### WHAT TO DO
What lines below hold the string "Facebook"? Copy them all.

*** SOURCE INFORMATION Section Begins ***

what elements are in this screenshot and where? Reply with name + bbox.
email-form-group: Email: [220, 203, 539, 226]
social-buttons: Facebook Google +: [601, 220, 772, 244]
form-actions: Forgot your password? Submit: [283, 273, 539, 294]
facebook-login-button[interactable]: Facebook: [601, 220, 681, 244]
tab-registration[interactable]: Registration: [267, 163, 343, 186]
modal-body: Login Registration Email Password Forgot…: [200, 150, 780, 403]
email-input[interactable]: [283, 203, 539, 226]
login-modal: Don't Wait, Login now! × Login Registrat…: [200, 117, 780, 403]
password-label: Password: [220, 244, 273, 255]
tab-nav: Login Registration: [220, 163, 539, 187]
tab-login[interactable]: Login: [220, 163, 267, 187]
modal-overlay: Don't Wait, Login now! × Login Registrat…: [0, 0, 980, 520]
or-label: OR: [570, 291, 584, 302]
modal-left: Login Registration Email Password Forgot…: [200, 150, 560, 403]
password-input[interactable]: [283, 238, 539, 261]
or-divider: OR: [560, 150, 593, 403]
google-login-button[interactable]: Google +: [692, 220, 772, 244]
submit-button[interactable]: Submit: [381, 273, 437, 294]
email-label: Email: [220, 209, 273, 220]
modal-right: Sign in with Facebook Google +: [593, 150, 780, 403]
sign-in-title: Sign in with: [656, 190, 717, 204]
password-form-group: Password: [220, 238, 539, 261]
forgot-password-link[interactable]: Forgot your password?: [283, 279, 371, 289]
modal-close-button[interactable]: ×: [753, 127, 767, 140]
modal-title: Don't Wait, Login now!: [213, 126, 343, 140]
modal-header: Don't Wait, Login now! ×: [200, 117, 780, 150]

*** SOURCE INFORMATION Section Ends ***

### REPLY TO THE EXERCISE
social-buttons: Facebook Google +: [601, 220, 772, 244]
facebook-login-button[interactable]: Facebook: [601, 220, 681, 244]
modal-right: Sign in with Facebook Google +: [593, 150, 780, 403]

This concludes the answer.